Buyers who spent the past year waiting for rates to drop saw home after attractive home slip through their fingertips. Fear of Missing Out turned into Fear of Missing House. 

 

Increasingly, buyers on the fence are starting to realize that holding out indefinitely might not be their best strategy, instead adjusting expectations and figuring out how to make their purchase work in today’s market.

 

That means we’re seeing more people exploring alternative loan options, utilizing rate buydowns, and negotiating with sellers for more closing cost assistance. For those who can make it work now, the upside is clear: lock in a home today, and when rates eventually drop, refinance into something better.

 

For industry pros like you, this shift means opportunity. The days of buyers sitting on the sidelines are fading, and as they re-enter the market, they need guidance. 

 

Now is the time to double down on outreach, stay on top of programs so you can provide financing solutions that fit your borrower’s unique circumstances, and position yourself as the expert most prepared to help navigate today’s lending landscape. 

Rocket Rocks the Rental Market

Last week, we covered California’s new law requiring landlords to offer reporting to credit bureaus for their tenants. This is a big step in helping renters build their credit profiles so that they have a better chance to qualify for a new home purchase. And right on time, Rocket Mortgage is announcing a new program for renters to take advantage of: RocketRentRewards.

Under this program, renters making on-time payments for the last twelve months can get a $600 closing cost credit when you go through Rocket's broker channel.
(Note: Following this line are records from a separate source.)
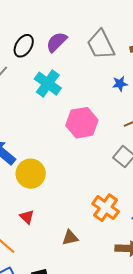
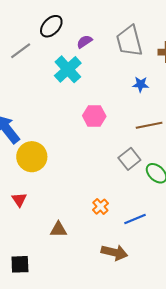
purple semicircle: (57, 42) -> (84, 42), moved, size x0.7
pink hexagon: (82, 123) -> (94, 116), size x0.7
orange cross: (106, 208) -> (100, 207), size x0.6

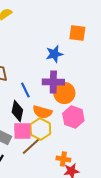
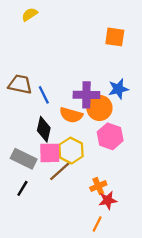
blue star: (54, 54) -> (118, 89), moved
blue line: (25, 90) -> (44, 95), moved
orange semicircle: (42, 112) -> (71, 115), moved
orange cross: (63, 159) -> (98, 186), turned -32

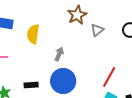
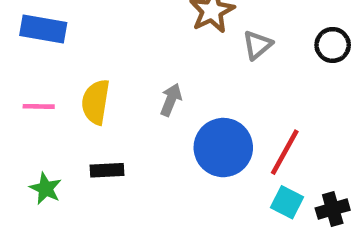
yellow semicircle: (33, 34) -> (96, 102), moved
blue circle: (63, 81) -> (223, 148), moved

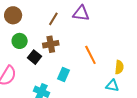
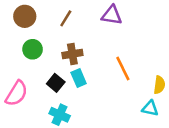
brown line: (53, 19) -> (66, 18), moved
black square: (35, 57) -> (56, 83), moved
cyan rectangle: (64, 74) -> (79, 78), moved, turned -48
This is a great opportunity for brokers who need that extra perk to offer to a potential borrower! It should be noted that through Rocket's retail channel, borrowers can get a more varied amount depending on the amount of their rent payment, with a max of up to $5,000 in lender credits going towards closing costs. 


As you most likely already know, interest rates for retail are typically at least a half point higher than what the broker channel gets, so you'll want to be sure to explain that to your borrower if it comes up. A half-point better rate over the life of the loan will overshadow the larger upfront credit in just a few months in many scenarios.


With rental prices continuing to climb, this could be the boost first-time buyers need to finally make the leap to homeownership.


The takeaway? This program isn’t just good news for renters – it’s good news for you! With more first-time buyers increasingly able to qualify, now is the time to tap into the potential of the rental market, and position yourself as the go-to expert. 

Renters are looking for a way in – make sure you’re the one holding the door open.